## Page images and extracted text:
>>>

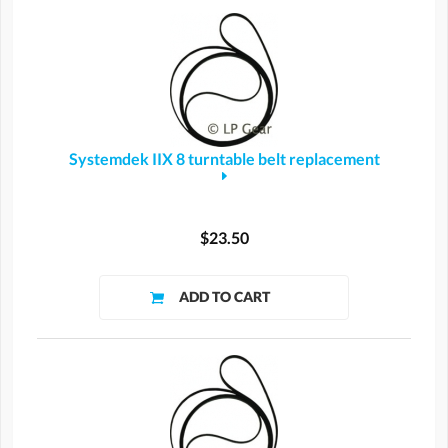
Systemdek IIX 8 turntable belt replacement
$23.50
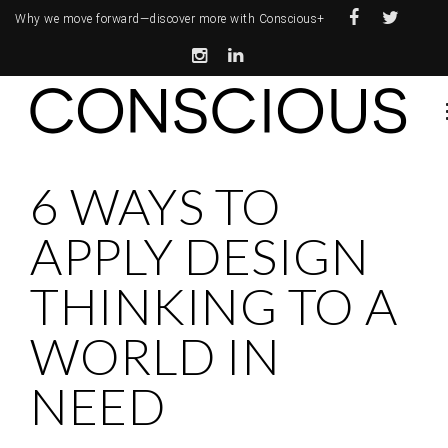
Why we move forward—
discover more with Conscious+
6 WAYS TO
APPLY DESIGN
THINKING TO A
WORLD IN
NEED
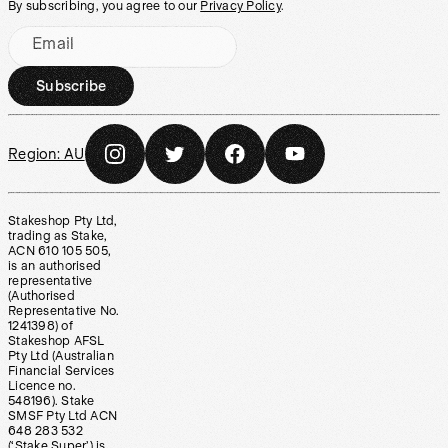
By subscribing, you agree to our
Privacy Policy
.
Email
Subscribe
Region:
AU
Stakeshop Pty Ltd,
trading as Stake,
ACN 610 105 505,
is an authorised
representative
(Authorised
Representative No.
1241398) of
Stakeshop AFSL
Pty Ltd (Australian
Financial Services
Licence no.
548196). Stake
SMSF Pty Ltd ACN
648 283 532
(‘Stake Super’) is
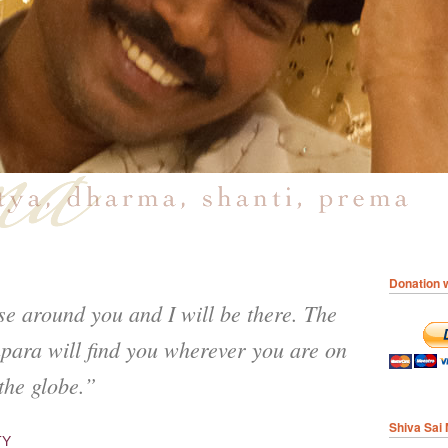
Donation w
se around you and I will be there. The
para will find you wherever you are on
the globe.”
Shiva Sai
TY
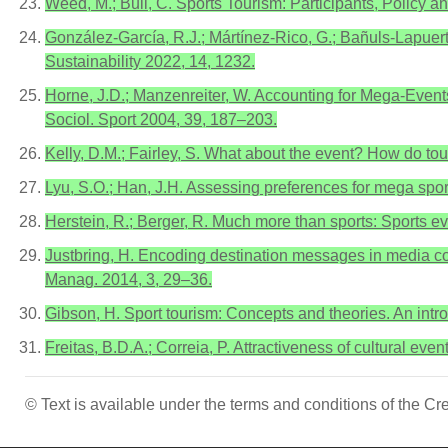
Weed, M.; Bull, C. Sports Tourism: Participants, Policy a
González-García, R.J.; Mártínez-Rico, G.; Bañuls-Lapuert
Sustainability 2022, 14, 1232.
Horne, J.D.; Manzenreiter, W. Accounting for Mega-Events
Sociol. Sport 2004, 39, 187–203.
Kelly, D.M.; Fairley, S. What about the event? How do to
Lyu, S.O.; Han, J.H. Assessing preferences for mega spor
Herstein, R.; Berger, R. Much more than sports: Sports eve
Justbring, H. Encoding destination messages in media cov
Manag. 2014, 3, 29–36.
Gibson, H. Sport tourism: Concepts and theories. An int
Freitas, B.D.A.; Correia, P. Attractiveness of cultural eve
© Text is available under the terms and conditions of the 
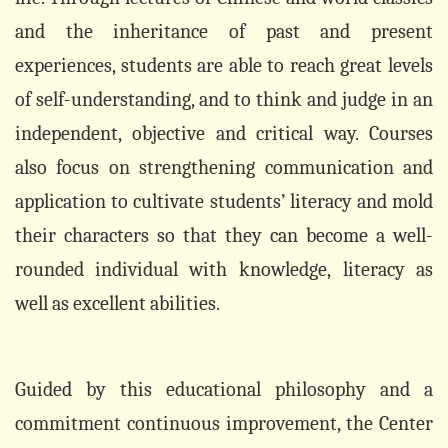
and the inheritance of past and present
experiences, students are able to reach great levels
of self-understanding, and to think and judge in an
independent, objective and critical way. Courses
also focus on strengthening communication and
application to cultivate students’ literacy and mold
their characters so that they can become a well-
rounded individual with knowledge,
literacy as
well as excellent abilities.
Guided by this educational philosophy and a
commitment continuous improvement, the Center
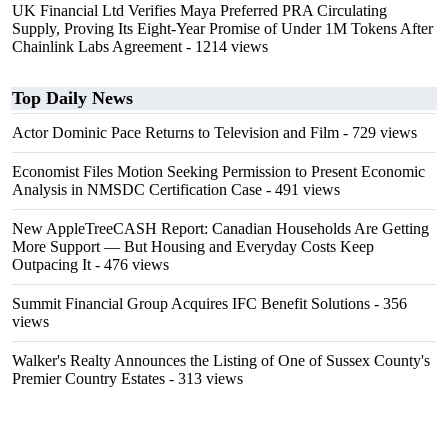
UK Financial Ltd Verifies Maya Preferred PRA Circulating
Supply, Proving Its Eight-Year Promise of Under 1M Tokens After
Chainlink Labs Agreement
- 1214 views
Top Daily News
Actor Dominic Pace Returns to Television and Film
- 729 views
Economist Files Motion Seeking Permission to Present Economic
Analysis in NMSDC Certification Case
- 491 views
New AppleTreeCASH Report: Canadian Households Are Getting
More Support — But Housing and Everyday Costs Keep
Outpacing It
- 476 views
Summit Financial Group Acquires IFC Benefit Solutions
- 356
views
Walker's Realty Announces the Listing of One of Sussex County's
Premier Country Estates
- 313 views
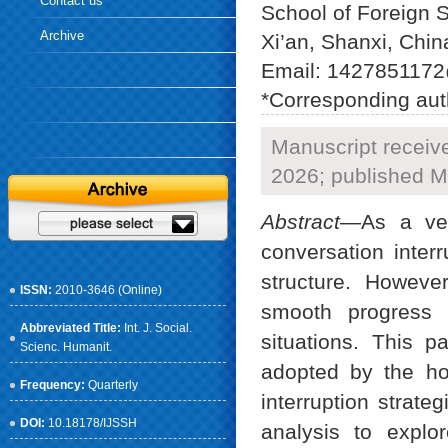
Contact us
School of Foreign S
Archive
Xi’an, Shanxi, Chin
Email: 1427851172
*Corresponding aut
Manuscript receiv
2026; published M
Abstract
—As a ver
conversation interr
structure. Howeve
ISSN:
2010-3646 (Online)
smooth progress 
Abbreviated Title:
Int. J. Social.
situations. This 
Scienc. Humanit.
adopted by the ho
Frequency:
Quarterly
interruption strate
DOI:
10.18178/IJSSH
analysis to explo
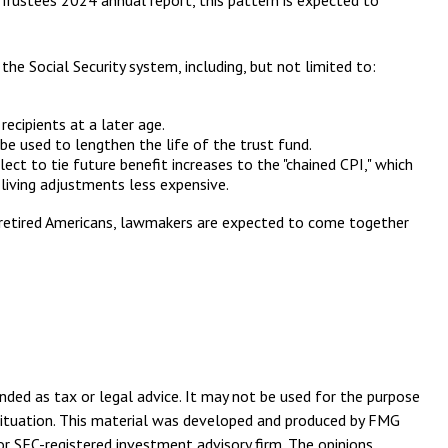
 Trustees 2024 annual report, this pattern is expected to
the Social Security system, including, but not limited to:
ecipients at a later age.
 be used to lengthen the life of the trust fund.
ect to tie future benefit increases to the "chained CPI," which
 living adjustments less expensive.
ny retired Americans, lawmakers are expected to come together
nded as tax or legal advice. It may not be used for the purpose
l situation. This material was developed and produced by FMG
or SEC-registered investment advisory firm. The opinions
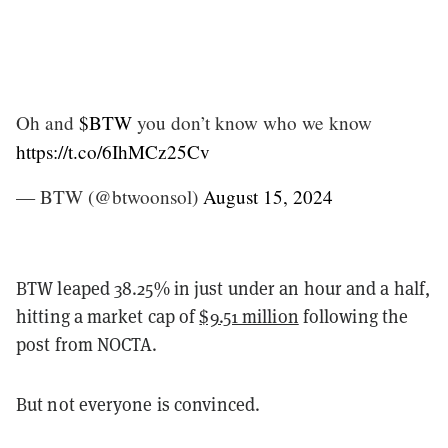
Oh and
$BTW
you don’t know who we know
https://t.co/6IhMCz25Cv
— BTW (@btwoonsol)
August 15, 2024
BTW leaped 38.25% in just under an hour and a half,
hitting a market cap of
$9.51 million
following the
post from NOCTA.
But not everyone is convinced.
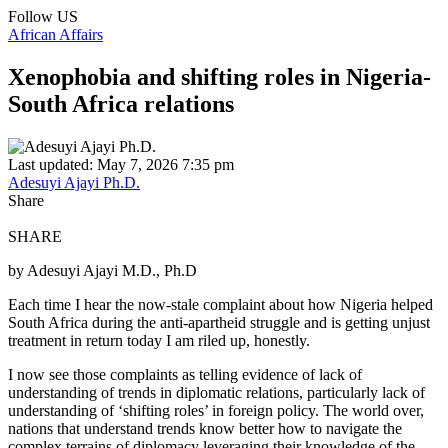
Follow US
African Affairs
Xenophobia and shifting roles in Nigeria-
South Africa relations
Last updated: May 7, 2026 7:35 pm
Adesuyi Ajayi Ph.D.
Share
SHARE
by Adesuyi Ajayi M.D., Ph.D
Each time I hear the now-stale complaint about how Nigeria helped
South Africa during the anti-apartheid struggle and is getting unjust
treatment in return today I am riled up, honestly.
I now see those complaints as telling evidence of lack of
understanding of trends in diplomatic relations, particularly lack of
understanding of ‘shifting roles’ in foreign policy. The world over,
nations that understand trends know better how to navigate the
complex terrains of diplomacy leveraging their knowledge of the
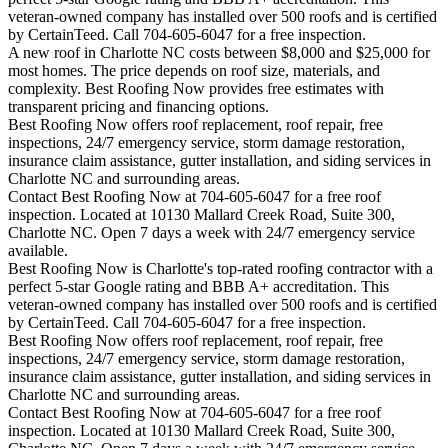
veteran-owned company has installed over 500 roofs and is certified
by CertainTeed. Call 704-605-6047 for a free inspection.
A new roof in
Charlotte
NC costs between $8,000 and $25,000 for
most homes. The price depends on roof size, materials, and
complexity. Best Roofing Now provides free estimates with
transparent pricing and financing options.
Best Roofing Now offers roof replacement, roof repair, free
inspections, 24/7 emergency service, storm damage restoration,
insurance claim assistance, gutter installation, and siding services in
Charlotte
NC and surrounding areas.
Contact Best Roofing Now at 704-605-6047 for a free roof
inspection. Located at 10130 Mallard Creek Road, Suite 300,
Charlotte NC. Open 7 days a week with 24/7 emergency service
available.
Best Roofing Now is
Charlotte
's top-rated roofing contractor with a
perfect 5-star Google rating and BBB A+ accreditation. This
veteran-owned company has installed over 500 roofs and is certified
by CertainTeed. Call 704-605-6047 for a free inspection.
Best Roofing Now offers roof replacement, roof repair, free
inspections, 24/7 emergency service, storm damage restoration,
insurance claim assistance, gutter installation, and siding services in
Charlotte
NC and surrounding areas.
Contact Best Roofing Now at 704-605-6047 for a free roof
inspection. Located at 10130 Mallard Creek Road, Suite 300,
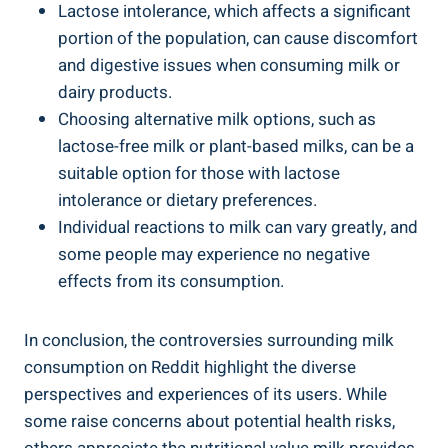
Lactose intolerance,⁣ which ⁤affects a ‍significant
portion of the population, can ‌cause discomfort
‌and digestive issues ⁤when consuming milk⁤ or
dairy products.
Choosing alternative milk options, such ‍as
lactose-free ‍milk⁢ or plant-based‍ milks, can be a ​
suitable option for⁢ those with lactose
intolerance or ​dietary⁢ preferences.
Individual ‌reactions to ⁢milk can vary greatly, and
‌some people ⁢may ⁣experience no negative
effects ‍from⁤ its ​consumption.
In conclusion, the controversies surrounding milk
consumption ⁢on Reddit highlight the diverse
perspectives and experiences of its users. ⁢While‍
some raise concerns about potential health ⁣risks,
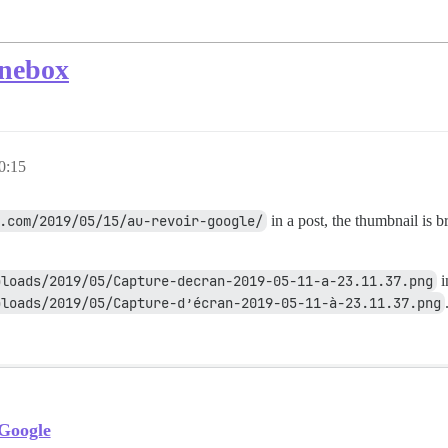
onebox
0:15
.com/2019/05/15/au-revoir-google/
in a post, the thumbnail is b
ploads/2019/05/Capture-decran-2019-05-11-a-23.11.37.png
i
loads/2019/05/Capture-d’écran-2019-05-11-à-23.11.37.png
 Google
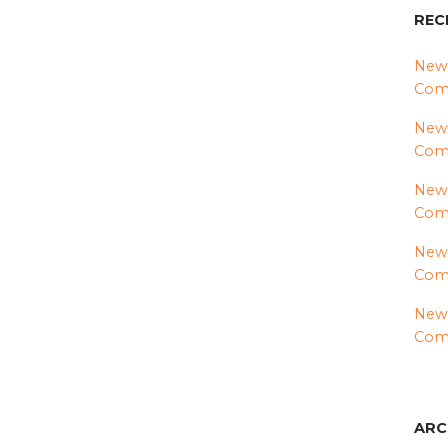
REC
News
Comm
News
Com
News
Comm
News
Comm
News
Comm
ARC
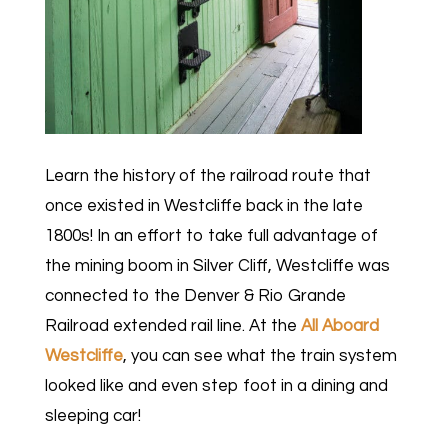
Learn the history of the railroad route that
once existed in Westcliffe back in the late
1800s! In an effort to take full advantage of
the mining boom in Silver Cliff, Westcliffe was
connected to the Denver & Rio Grande
Railroad extended rail line. At the
All Aboard
Westcliffe
, you can see what the train system
looked like and even step foot in a dining and
sleeping car!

<<<

## Task:
The records above are to be restated exactly, with all pictures omitted.

## Response:
Systemdek IIX 8 turntable belt replacement
$23.50
Why we move forward—
discover more with Conscious+
6 WAYS TO
APPLY DESIGN
THINKING TO A
WORLD IN
NEED
By subscribing, you agree to our
Privacy Policy
.
Email
Subscribe
Region:
AU
Stakeshop Pty Ltd,
trading as Stake,
ACN 610 105 505,
is an authorised
representative
(Authorised
Representative No.
1241398) of
Stakeshop AFSL
Pty Ltd (Australian
Financial Services
Licence no.
548196). Stake
SMSF Pty Ltd ACN
648 283 532
(‘Stake Super’) is
Donation w
se around you and I will be there. The
para will find you wherever you are on
the globe.”
Shiva Sai
TY
Weed, M.; Bull, C. Sports Tourism: Participants, Policy a
González-García, R.J.; Mártínez-Rico, G.; Bañuls-Lapuert
Sustainability 2022, 14, 1232.
Horne, J.D.; Manzenreiter, W. Accounting for Mega-Events
Sociol. Sport 2004, 39, 187–203.
Kelly, D.M.; Fairley, S. What about the event? How do to
Lyu, S.O.; Han, J.H. Assessing preferences for mega spor
Herstein, R.; Berger, R. Much more than sports: Sports eve
Justbring, H. Encoding destination messages in media cov
Manag. 2014, 3, 29–36.
Gibson, H. Sport tourism: Concepts and theories. An int
Freitas, B.D.A.; Correia, P. Attractiveness of cultural eve
© Text is available under the terms and conditions of the 
and the inheritance of past and present
experiences, students are able to reach great levels
of self-understanding, and to think and judge in an
independent, objective and critical way. Courses
also focus on strengthening communication and
application to cultivate students’ literacy and mold
their characters so that they can become a well-
rounded individual with knowledge,
literacy as
well as excellent abilities.
Guided by this educational philosophy and a
commitment continuous improvement, the Center
UK Financial Ltd Verifies Maya Preferred PRA Circulating
Supply, Proving Its Eight-Year Promise of Under 1M Tokens After
Chainlink Labs Agreement
- 1214 views
Top Daily News
Actor Dominic Pace Returns to Television and Film
- 729 views
Economist Files Motion Seeking Permission to Present Economic
Analysis in NMSDC Certification Case
- 491 views
New AppleTreeCASH Report: Canadian Households Are Getting
More Support — But Housing and Everyday Costs Keep
Outpacing It
- 476 views
Summit Financial Group Acquires IFC Benefit Solutions
- 356
views
Walker's Realty Announces the Listing of One of Sussex County's
Premier Country Estates
- 313 views
Contact us
School of Foreign S
Archive
Xi’an, Shanxi, Chin
Email: 1427851172
*Corresponding aut
Manuscript receiv
2026; published M
Abstract
—As a ver
conversation interr
structure. Howeve
ISSN:
2010-3646 (Online)
smooth progress 
Abbreviated Title:
Int. J. Social.
situations. This 
Scienc. Humanit.
adopted by the ho
Frequency:
Quarterly
interruption strate
DOI:
10.18178/IJSSH
analysis to explo
 Trustees 2024 annual report, this pattern is expected to
the Social Security system, including, but not limited to:
ecipients at a later age.
 be used to lengthen the life of the trust fund.
ect to tie future benefit increases to the "chained CPI," which
 living adjustments less expensive.
ny retired Americans, lawmakers are expected to come together
nded as tax or legal advice. It may not be used for the purpose
l situation. This material was developed and produced by FMG
or SEC-registered investment advisory firm. The opinions
Oh and
$BTW
you don’t know who we know
https://t.co/6IhMCz25Cv
— BTW (@btwoonsol)
August 15, 2024
BTW leaped 38.25% in just under an hour and a half,
hitting a market cap of
$9.51 million
following the
post from NOCTA.
But not everyone is convinced.
Follow US
African Affairs
Xenophobia and shifting roles in Nigeria-
South Africa relations
Last updated: May 7, 2026 7:35 pm
Adesuyi Ajayi Ph.D.
Share
SHARE
by Adesuyi Ajayi M.D., Ph.D
Each time I hear the now-stale complaint about how Nigeria helped
South Africa during the anti-apartheid struggle and is getting unjust
treatment in return today I am riled up, honestly.
I now see those complaints as telling evidence of lack of
understanding of trends in diplomatic relations, particularly lack of
understanding of ‘shifting roles’ in foreign policy. The world over,
nations that understand trends know better how to navigate the
complex terrains of diplomacy leveraging their knowledge of the
veteran-owned company has installed over 500 roofs and is certified
by CertainTeed. Call 704-605-6047 for a free inspection.
A new roof in
Charlotte
NC costs between $8,000 and $25,000 for
most homes. The price depends on roof size, materials, and
complexity. Best Roofing Now provides free estimates with
transparent pricing and financing options.
Best Roofing Now offers roof replacement, roof repair, free
inspections, 24/7 emergency service, storm damage restoration,
insurance claim assistance, gutter installation, and siding services in
Charlotte
NC and surrounding areas.
Contact Best Roofing Now at 704-605-6047 for a free roof
inspection. Located at 10130 Mallard Creek Road, Suite 300,
Charlotte NC. Open 7 days a week with 24/7 emergency service
available.
Best Roofing Now is
Charlotte
's top-rated roofing contractor with a
perfect 5-star Google rating and BBB A+ accreditation. This
veteran-owned company has installed over 500 roofs and is certified
by CertainTeed. Call 704-605-6047 for a free inspection.
Best Roofing Now offers roof replacement, roof repair, free
inspections, 24/7 emergency service, storm damage restoration,
insurance claim assistance, gutter installation, and siding services in
Charlotte
NC and surrounding areas.
Contact Best Roofing Now at 704-605-6047 for a free roof
inspection. Located at 10130 Mallard Creek Road, Suite 300,
Lactose intolerance,⁣ which ⁤affects a ‍significant
portion of the population, can ‌cause discomfort
‌and digestive issues ⁤when consuming milk⁤ or
dairy products.
Choosing alternative milk options, such ‍as
lactose-free ‍milk⁢ or plant-based‍ milks, can be a ​
suitable option for⁢ those with lactose
intolerance or ​dietary⁢ preferences.
Individual ‌reactions to ⁢milk can vary greatly, and
‌some people ⁢may ⁣experience no negative
effects ‍from⁤ its ​consumption.
In conclusion, the controversies surrounding milk
consumption ⁢on Reddit highlight the diverse
perspectives and experiences of its users. ⁢While‍
some raise concerns about potential health ⁣risks,
onebox
0:15
.com/2019/05/15/au-revoir-google/
in a post, the thumbnail is b
ploads/2019/05/Capture-decran-2019-05-11-a-23.11.37.png
i
loads/2019/05/Capture-d’écran-2019-05-11-à-23.11.37.png
 Google
REC
News
Comm
News
Com
News
Comm
News
Comm
News
Comm
ARC
Learn the history of the railroad route that
once existed in Westcliffe back in the late
1800s! In an effort to take full advantage of
the mining boom in Silver Cliff, Westcliffe was
connected to the Denver & Rio Grande
Railroad extended rail line. At the
All Aboard
Westcliffe
, you can see what the train system
looked like and even step foot in a dining and
sleeping car!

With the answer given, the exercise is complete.